Could you give back the records exactly, taking out the pictures?
(Provided material)
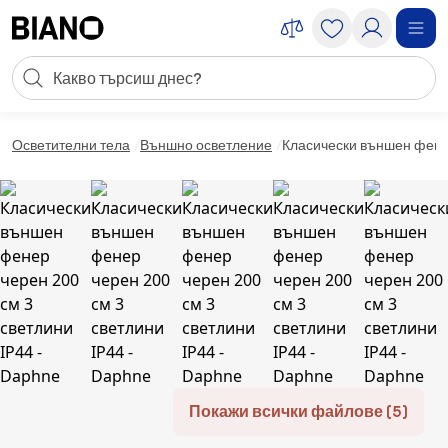
Пропускане към съдържанието
Търсене
Пропускане към футъра
Осветителни тела
Външно осветление
Класически външен фенер
Покажи всички файлове (5)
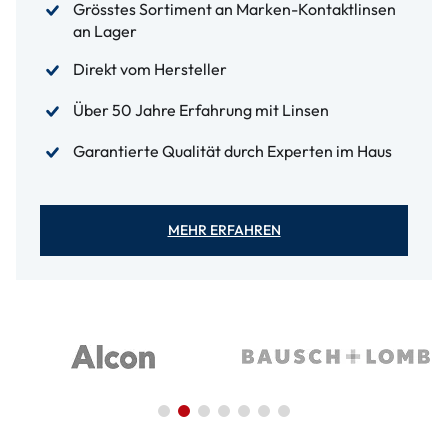
Grösstes Sortiment an Marken-Kontaktlinsen
an Lager
Direkt vom Hersteller
Über 50 Jahre Erfahrung mit Linsen
Garantierte Qualität durch Experten im Haus
MEHR ERFAHREN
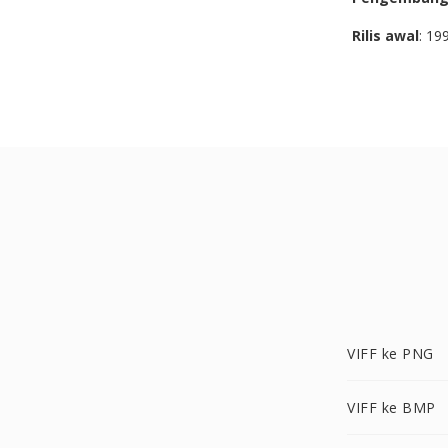
Rilis awal
: 19
VIFF ke PNG
VIFF ke BMP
(End Provided material)
#### [Output for this exercise]
Пропускане към съдържанието
Търсене
Пропускане към футъра
Осветителни тела
Външно осветление
Класически външен фенер
Покажи всички файлове (5)
Grösstes Sortiment an Marken-Kontaktlinsen
an Lager
Direkt vom Hersteller
Über 50 Jahre Erfahrung mit Linsen
Garantierte Qualität durch Experten im Haus
MEHR ERFAHREN
Rilis awal
: 19
VIFF ke PNG
VIFF ke BMP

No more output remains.